Type of Document Dissertation
Author Zhang, Xin
URN etd-10172019-064906
Title THERMORESPONSIVE TRANSIENT ELECTRONIC SYSTEMS AND MICROFLUIDIC DEVICES FOR BIOMEDICAL APPLICATIONS
Degree PhD
Department Mechanical Engineering
Advisory Committee
Advisor Name Title
Leon Bellan Committee Chair
Charles Manning Committee Member
Deyu Li Committee Member
Greg Walker Committee Member
Yaqiong Xu Committee Member
Keywords
  • Transient electronics
  • RF antenna
  • microfluidic devices
Date of Defense 2019-03-15
Availability unrestricted
Abstract
There has been a push to develop novel materials and devices that are well-suited for diverse biomedical applications. Examples of emerging technologies that exhibit promising potential to advance current healthcare systems include transient electronics and microfluidics. By leveraging novel fabrication techniques and device architecture, there are opportunities to expand the utility of those technologies in a way that is not previously possible. In this dissertation, efforts are devoted to developing thermally triggered transient systems and simple yet efficient microfluidic devices for applications such as retrieval-free medical implant and high-yielding radiotracer synthesis for positron emission tomography (PET), respectively. For thermally triggered transient system, I focus on a class of thermoresponsive polymer that exhibits lower critical solution temperature (LCST) behavior. Different from previous dissolvable transient systems, developed thermoresponsive transient devices including conductors, capacitors, antennas, and LED circuits can function stably in warm water but stop working and physically disintegrate upon a cooling stimulus. As a result, triggered transience can be realized as needed by controlling external temperature.
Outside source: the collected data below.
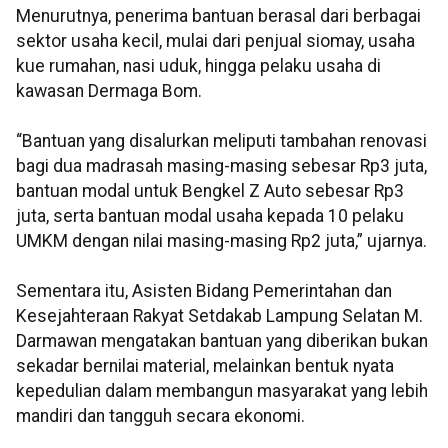
Menurutnya, penerima bantuan berasal dari berbagai
sektor usaha kecil, mulai dari penjual siomay, usaha
kue rumahan, nasi uduk, hingga pelaku usaha di
kawasan Dermaga Bom.
“Bantuan yang disalurkan meliputi tambahan renovasi
bagi dua madrasah masing-masing sebesar Rp3 juta,
bantuan modal untuk Bengkel Z Auto sebesar Rp3
juta, serta bantuan modal usaha kepada 10 pelaku
UMKM dengan nilai masing-masing Rp2 juta,” ujarnya.
Sementara itu, Asisten Bidang Pemerintahan dan
Kesejahteraan Rakyat Setdakab Lampung Selatan M.
Darmawan mengatakan bantuan yang diberikan bukan
sekadar bernilai material, melainkan bentuk nyata
kepedulian dalam membangun masyarakat yang lebih
mandiri dan tangguh secara ekonomi.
For microfluidics-aided radiotracer synthesis, I develop two different microfluidic devices for synthesis of different radiotracers, [18F]fallypride and [68Ga]PSMA. By employing developed microfluidic chips, complete production of desired radiotracers is successfully achieved with sufficient amount of radioactivity for human PET imaging. In addition, on-chip synthesized [68Ga]PSMA meets all requirements for direct patient injection, which represents an exciting advance of applying microfluidics for routinely clinical use. In summary, thermoresonsive transient systems and microfluidic devices presented in this dissertation expand the scope and capability of established technologies, implying promising potential for next-generation biomedical applications.